Native app publishing that's seamless: it's the star in the East for developers. Before OutSystems 10, our users couldn’t build native apps. Our tech stack was focused entirely on web releases and responsive design.

When the higher-ups dreamed up OutSystems 10, their golden goose was developing native mobile apps. And they wanted the publishing experience to remain instant. Basically, their heads were filled with this:

Magic Wand of Native App Publishing

Imagine this graphic, but drawn on a napkin. "This is how native app publishing should work," they said as they plopped it on my desk. Then, they asked me if I could make it happen. “And how do I do the magic-y, sprinkles star part?” No reply; shocking. The panic was setting in. But a year and some change later, OutSystems 10 uses a complex series of technology to guarantee that users have native builds ready in minutes. This is the story of how we spent that year turning magic into reality. And in the end, reality looked like this:

Native App Publishing in Real Life

To Get to Native App Publishing, We Had to Start From Scratch

OutSystems 10 was already in progress. The native app publishing user journey included the ability to generate a deploy-ready mobile app in one click. The first iteration of this feature was just a bunch of raw ideas thrown at a metaphoric dart board.

Native App Publishing on Post-it Notes
We should’ve color-coded
And the early mockups looked nothing like the final product.
Wireframe for Native App Publishing
Huge mouse cursor or super tiny interface elements?
 
Native App Publishing Mockups
We print mockups at OutSystems because long live paper!

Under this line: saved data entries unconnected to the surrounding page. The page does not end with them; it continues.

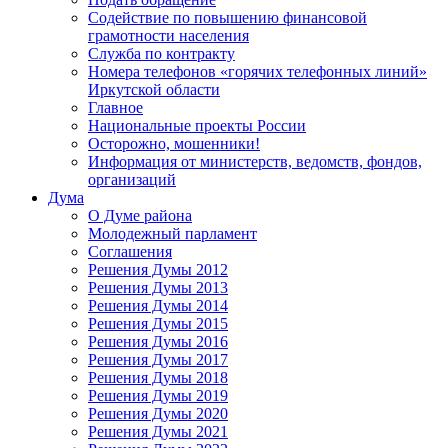
Содействие по повышению финансовой
грамотности населения
Служба по контракту
Номера телефонов «горячих телефонных линий»
Иркутской области
Главное
Национальные проекты России
Осторожно, мошенники!
Информация от министерств, ведомств, фондов,
организаций
Дума
О Думе района
Молодежный парламент
Соглашения
Решения Думы 2012
Решения Думы 2013
Решения Думы 2014
Решения Думы 2015
Решения Думы 2016
Решения Думы 2017
Решения Думы 2018
Решения Думы 2019
Решения Думы 2020
Решения Думы 2021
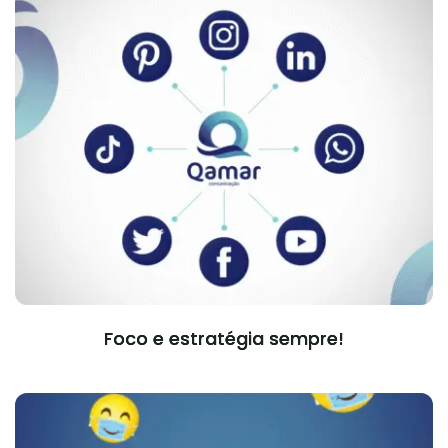
Foco e estratégia sempre!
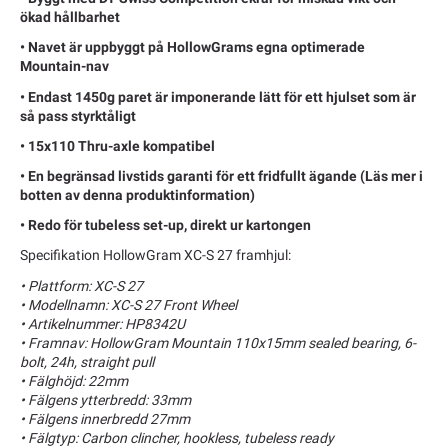
ökad hållbarhet
• Navet är uppbyggt på HollowGrams egna optimerade
Mountain-nav
• Endast 1450g paret är imponerande lätt för ett hjulset som är
så pass styrktåligt
• 15x110 Thru-axle kompatibel
• En begränsad livstids garanti för ett fridfullt ägande (Läs mer i
botten av denna produktinformation)
• Redo för tubeless set-up, direkt ur kartongen
Specifikation HollowGram XC-S 27 framhjul:
• Plattform: XC-S 27
• Modellnamn: XC-S 27 Front Wheel
• Artikelnummer: HP8342U
• Framnav: HollowGram Mountain 110x15mm sealed bearing, 6-
bolt, 24h, straight pull
• Fälghöjd: 22mm
• Fälgens ytterbredd: 33mm
• Fälgens innerbredd 27mm
• Fälgtyp: Carbon clincher, hookless, tubeless ready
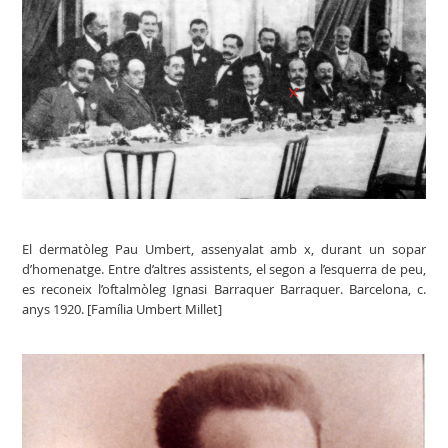
El dermatòleg Pau Umbert, assenyalat amb x, durant un sopar
d’homenatge. Entre d’altres assistents, el segon a l’esquerra de peu,
es reconeix l’oftalmòleg Ignasi Barraquer Barraquer. Barcelona, c.
anys 1920. [Família Umbert Millet]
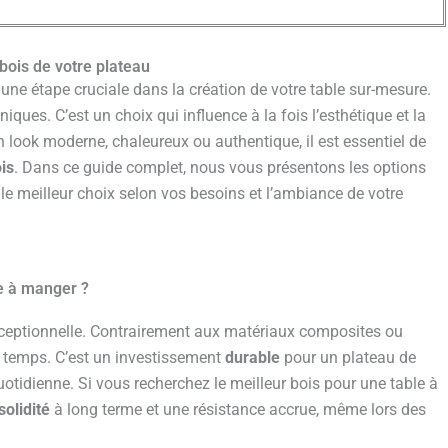
bois de votre plateau
une étape cruciale dans la création de votre table sur-mesure.
ques. C’est un choix qui influence à la fois l’esthétique et la
n look moderne, chaleureux ou authentique, il est essentiel de
is
. Dans ce guide complet, nous vous présentons les options
le meilleur choix selon vos besoins et l’ambiance de votre
le à manger ?
xceptionnelle. Contrairement aux matériaux composites ou
le temps. C’est un investissement
durable
pour un plateau de
quotidienne. Si vous recherchez le meilleur bois pour une table à
solidité
à long terme et une résistance accrue, même lors des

The Wizards Deliver... a Baby?

Our tiny three-person team started hacking at the problem immediately. At speeds that shocked even us, we soon had an integrated experience inside ServiceStudio, our development environment, and ServiceCenter, our management console. And a few weeks later, we reached an incredible milestone: we generated our first iOS app. We had made it up and over a major native app publishing hurdle. But a MacBook sitting on our desk and running a simulated queue had compiled it. That setup was so tenuous that at one point the cleaning lady disconnected that laptop and our whole pipeline screeched to a halt. But we made progress, and fast. Just as we gained momentum, our lead mobile engineer published a little package of his own. We were hit with a tiny, crying, 6.3 pound gift named Francisco.

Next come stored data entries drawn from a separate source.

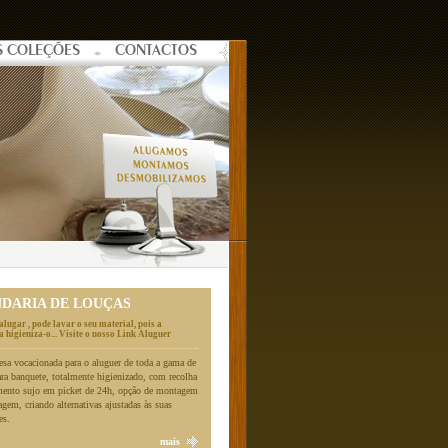
S COLEÇÕES
CONTACTOS
NDARIA DE LOUÇAS
alugar , pode lavar o seu material, pois a
 higieniza-o... Visite o nosso Link Aluguer
a vocacionada para o aluguer de toda a gama de
ara banquete, totalmente higienizado, com recolha
mento sujo em picket de 24h, opção de montagem
gem, criando alternativas ajustadas às suas
es.
mais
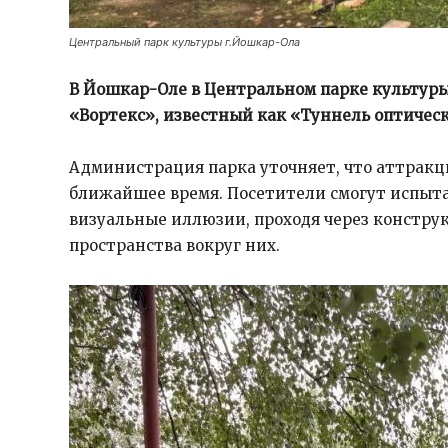
Центральный парк культуры г.Йошкар-Ола
В Йошкар-Оле в Центральном парке культуры
«Вортекс», известный как «Туннель оптичес
Администрация парка уточняет, что аттракци
ближайшее время. Посетители смогут испыт
визуальные иллюзии, проходя через констр
пространства вокруг них.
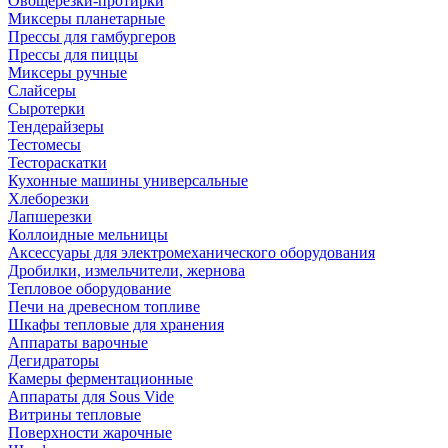
Овощерезки-протирки
Миксеры планетарные
Прессы для гамбургеров
Прессы для пиццы
Миксеры ручные
Слайсеры
Сыротерки
Тендерайзеры
Тестомесы
Тестораскатки
Кухонные машины универсальные
Хлеборезки
Лапшерезки
Коллоидные мельницы
Аксессуары для электромеханического оборудования
Дробилки, измельчители, жернова
Тепловое оборудование
Печи на древесном топливе
Шкафы тепловые для хранения
Аппараты варочные
Дегидраторы
Камеры ферментационные
Аппараты для Sous Vide
Витрины тепловые
Поверхности жарочные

Two Guys Fretting about Native App Publishing

Yes, Luis became a father, and not in the Catholic way. We love babies at OutSystems and we were overjoyed for him, but we were hoping to backlog his son for a few sprints. We were already short on resources and treading unknown territory and now our most experienced mobile engineer was going MIA for several weeks. Expletive.

Now to Deliver that Native App Publishing Thing

We tried not to panic, and then immediately panicked. But our motivation never waned and the support from our organization kept us going. The iOS builder was stable, and, in most part, just missing infrastructure.

In the following weeks, we tried to show a live demo of the Android build process. Five times. Every attempt failed at the last moment due to some minor detail (for example, no network, missing assets, God’s anger). We would prepare a slide that read, “Android demo!” and at the last moment… crickets.

But all of the internal stakeholders of the native mobile app development project remained satisfied. They knew we were getting closer and it was just a matter of ironing out the kinks before we had everything going. And in a flash, that day arrived. We built the first Android app generated from within ServiceStudio. We could now generate iOS and Android apps with (practically) one click!

A native app publishing double-edged sword: no free beer
This was a double-edged sword: no free beer :(

Ramping Up Native App Publishing to Enterprise-Grade

It was time to ramp it up to enterprise grade. Before NextStep, our worldwide users conference, we had to scale everything and include staging and QA as well. Luis returned and we added another fire trooper to the team to accelerate our progress. Again, highly motivated people made it work. We had deadlines, and everyone cranked up their commitment. The challenge compelled us to get it done.

OutSystems Teddy Bear with Pizza
Too stuffed to work, huh?

The Roar of Success

But when our CEO flawlessly presented our feature during a live demo on the main stage, we heard a roar of applause. The feeling in that moment was indescribable. It justified all those long nights, stale pizza slices, bitter coffee, and untimely baby arrivals. We were proud.